Your task is to write out every line of the data exactly. Drop the pictures.

::: Input records :::

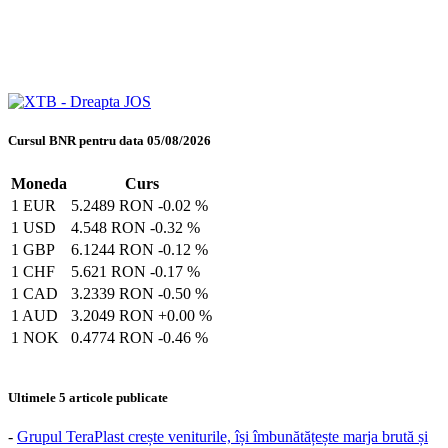
Cursul BNR pentru data 05/08/2026
Moneda
Curs
1 EUR
5.2489 RON
-0.02 %
1 USD
4.548 RON
-0.32 %
1 GBP
6.1244 RON
-0.12 %
1 CHF
5.621 RON
-0.17 %
1 CAD
3.2339 RON
-0.50 %
1 AUD
3.2049 RON
+0.00 %
1 NOK
0.4774 RON
-0.46 %
Ultimele 5 articole publicate
-
Grupul TeraPlast crește veniturile, își îmbunătățește marja brută și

:::

Solution to this exercise →
Cursul BNR pentru data 05/08/2026
Moneda
Curs
1 EUR
5.2489 RON
-0.02 %
1 USD
4.548 RON
-0.32 %
1 GBP
6.1244 RON
-0.12 %
1 CHF
5.621 RON
-0.17 %
1 CAD
3.2339 RON
-0.50 %
1 AUD
3.2049 RON
+0.00 %
1 NOK
0.4774 RON
-0.46 %
Ultimele 5 articole publicate
-
Grupul TeraPlast crește veniturile, își îmbunătățește marja brută și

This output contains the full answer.